Eighth in the series is Wang Ping's Paradise, a series of poems and oral histories that chronical the effects of globalization on Chinese workers. An excerpt:

My Mountain Lotus,
Is this the paradise you've been seeking--
sweatshop, factory, restaurant, hair salon, house cleaning?
You wept in each letter: lonely, tired, broke, broke.
"Come home," I said, "better poor together than rich apart."
"Only fools like you plough the fields," you wrote back.
Then no words or money, only cousin's message:
"She rubs foreigners' feet in hotels
and hangs with fat old men.
Earrings, bracelets, hair like a bird nest . . .
Oh man she look shot, but not for you.
Hurry, claim your right as a man.
Enclosed is travel money.
Work on construction sites to pay me back."

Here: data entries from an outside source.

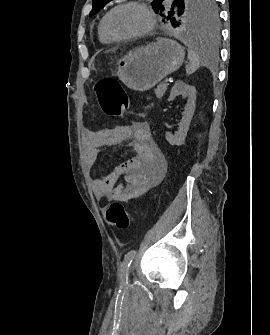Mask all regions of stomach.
<instances>
[{
  "label": "stomach",
  "instance_id": "obj_1",
  "mask_svg": "<svg viewBox=\"0 0 270 335\" xmlns=\"http://www.w3.org/2000/svg\"><path fill=\"white\" fill-rule=\"evenodd\" d=\"M184 62L183 46L170 38L133 48L118 60L119 80L136 92H146L168 74L176 72Z\"/></svg>",
  "mask_w": 270,
  "mask_h": 335
}]
</instances>
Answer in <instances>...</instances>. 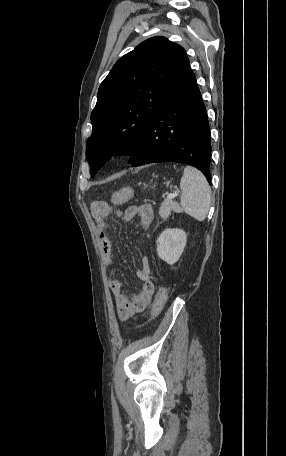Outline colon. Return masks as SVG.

WANG PING was born in Shanghai and grew up on a small island in the East China Sea. After three years of farming in a mountain village, she attended Beijing University. In 1985 she left China to study in the U.S., earning her Ph.D. from New York University. She is the acclaimed author of the short story collection American Visa, the novel Foreign Devil, the poetry collection Of Flesh and Spirit, the cultural study Aching for Beauty: Footbinding in China, and most recently The Magic Whip, a second collection of poetry. Wang is also the editor and co-translator of the anthology New Generations: Poetry from China Today. She lives in St. Paul, Minnesota, and teaches at Macalester College.